In this paper, a novel ReliefF and Rough Set- (RFRS-) based classification system is proposed for heart disease diagnosis. The main novelty of this paper lies in the proposed approach: the combination of the ReliefF and RS methods to classify heart disease problems in an efficient and fast manner. The RFRS classification system consists of two subsystems: the RFRS feature selection subsystem and the classification subsystem. The Statlog (Heart) dataset from the UCI machine learning database [3] was selected to test the system. The experimental results show that the reduct R ₂ (C ₁, C ₃, C ₇, C ₈, C ₁₁, C ₁₂, C ₁₃) achieves the highest classification accuracy (92.59%) using an ensemble classifier with the C4.5 decision tree as the weak learner. The results also show that the RFRS method has superior performance compared to three common classifiers in terms of ACC, sensitivity, and specificity. In addition, the performance of the proposed system is superior to that of existing methods in the literature.

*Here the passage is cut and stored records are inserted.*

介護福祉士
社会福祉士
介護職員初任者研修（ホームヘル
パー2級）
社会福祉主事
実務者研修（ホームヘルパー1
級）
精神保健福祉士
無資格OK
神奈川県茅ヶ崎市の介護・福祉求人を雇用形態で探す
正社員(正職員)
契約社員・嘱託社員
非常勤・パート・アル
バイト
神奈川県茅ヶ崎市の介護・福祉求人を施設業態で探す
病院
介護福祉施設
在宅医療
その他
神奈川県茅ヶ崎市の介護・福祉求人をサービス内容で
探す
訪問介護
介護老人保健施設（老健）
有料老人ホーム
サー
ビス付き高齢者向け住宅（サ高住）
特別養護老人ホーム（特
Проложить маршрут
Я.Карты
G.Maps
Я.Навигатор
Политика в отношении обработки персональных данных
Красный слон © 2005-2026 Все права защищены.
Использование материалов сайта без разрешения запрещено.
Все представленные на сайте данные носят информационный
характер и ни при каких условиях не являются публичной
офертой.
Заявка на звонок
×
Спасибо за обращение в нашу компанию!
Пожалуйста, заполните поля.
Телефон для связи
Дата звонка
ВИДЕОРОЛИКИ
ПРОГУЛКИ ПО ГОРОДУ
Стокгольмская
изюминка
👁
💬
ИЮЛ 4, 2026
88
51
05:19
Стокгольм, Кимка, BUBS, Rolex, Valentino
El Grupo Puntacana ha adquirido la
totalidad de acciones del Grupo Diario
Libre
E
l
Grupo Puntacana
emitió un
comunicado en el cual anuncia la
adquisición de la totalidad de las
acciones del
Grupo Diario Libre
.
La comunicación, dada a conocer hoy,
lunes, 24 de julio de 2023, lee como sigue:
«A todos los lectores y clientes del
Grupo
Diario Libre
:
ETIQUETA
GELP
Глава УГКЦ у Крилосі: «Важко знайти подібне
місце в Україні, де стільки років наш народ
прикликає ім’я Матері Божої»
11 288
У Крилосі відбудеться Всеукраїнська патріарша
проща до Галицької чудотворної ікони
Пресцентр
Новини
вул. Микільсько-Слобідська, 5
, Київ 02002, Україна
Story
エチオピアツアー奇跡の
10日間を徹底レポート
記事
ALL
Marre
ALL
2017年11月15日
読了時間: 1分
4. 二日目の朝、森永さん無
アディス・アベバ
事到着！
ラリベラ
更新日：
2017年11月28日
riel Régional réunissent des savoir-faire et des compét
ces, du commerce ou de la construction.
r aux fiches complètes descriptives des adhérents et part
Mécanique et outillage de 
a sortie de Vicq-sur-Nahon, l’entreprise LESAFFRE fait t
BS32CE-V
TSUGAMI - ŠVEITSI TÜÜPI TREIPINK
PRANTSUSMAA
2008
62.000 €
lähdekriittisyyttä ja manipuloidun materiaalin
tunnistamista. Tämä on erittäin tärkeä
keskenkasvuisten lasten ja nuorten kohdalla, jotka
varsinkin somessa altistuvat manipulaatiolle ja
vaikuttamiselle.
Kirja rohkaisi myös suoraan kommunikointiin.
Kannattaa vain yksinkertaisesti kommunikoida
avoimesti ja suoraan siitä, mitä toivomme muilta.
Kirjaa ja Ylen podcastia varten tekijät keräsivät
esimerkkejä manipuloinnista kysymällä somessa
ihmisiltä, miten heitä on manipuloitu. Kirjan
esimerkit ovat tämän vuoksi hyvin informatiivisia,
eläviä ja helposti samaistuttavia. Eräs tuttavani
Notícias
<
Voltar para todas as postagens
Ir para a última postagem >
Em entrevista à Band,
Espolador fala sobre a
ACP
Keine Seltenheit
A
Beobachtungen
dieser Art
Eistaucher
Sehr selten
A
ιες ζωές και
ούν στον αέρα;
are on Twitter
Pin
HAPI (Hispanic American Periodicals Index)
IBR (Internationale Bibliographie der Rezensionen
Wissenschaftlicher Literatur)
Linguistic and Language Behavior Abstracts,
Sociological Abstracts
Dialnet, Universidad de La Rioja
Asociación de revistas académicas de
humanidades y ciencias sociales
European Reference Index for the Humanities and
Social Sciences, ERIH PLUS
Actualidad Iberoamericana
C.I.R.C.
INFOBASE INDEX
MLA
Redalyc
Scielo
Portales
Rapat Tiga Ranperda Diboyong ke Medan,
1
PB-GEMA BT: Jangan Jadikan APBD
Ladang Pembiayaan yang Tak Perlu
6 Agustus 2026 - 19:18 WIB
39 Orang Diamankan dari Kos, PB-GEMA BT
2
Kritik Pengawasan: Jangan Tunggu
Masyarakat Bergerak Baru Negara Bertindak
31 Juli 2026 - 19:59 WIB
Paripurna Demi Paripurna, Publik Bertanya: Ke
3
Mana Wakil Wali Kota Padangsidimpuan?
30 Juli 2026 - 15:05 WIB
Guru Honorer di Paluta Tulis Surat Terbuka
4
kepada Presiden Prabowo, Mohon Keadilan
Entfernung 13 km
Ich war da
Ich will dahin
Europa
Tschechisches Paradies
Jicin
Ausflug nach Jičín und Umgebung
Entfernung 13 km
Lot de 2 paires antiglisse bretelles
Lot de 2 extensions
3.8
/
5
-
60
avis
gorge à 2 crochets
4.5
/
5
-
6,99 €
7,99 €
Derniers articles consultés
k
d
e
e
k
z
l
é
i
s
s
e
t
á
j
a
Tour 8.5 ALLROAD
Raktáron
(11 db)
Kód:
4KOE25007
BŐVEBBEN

Based on empirical analysis, the results indicate that the proposed classification system can be used as a promising alternative tool in medical decision making for heart disease diagnosis.

However, the proposed method also has some weaknesses. The number of the nearest neighbors (k) and the weight threshold (θ) are not stable in the ReliefF algorithm [20]. One solution to this problem is to compute estimates for all possible numbers and take the highest estimate of each feature as the final result [20]. We need to perform more experiments to find the optimal parameter values for the ReliefF algorithm in the future.

Competing Interests

The authors declare that there is no conflict of interests regarding the publication of this paper.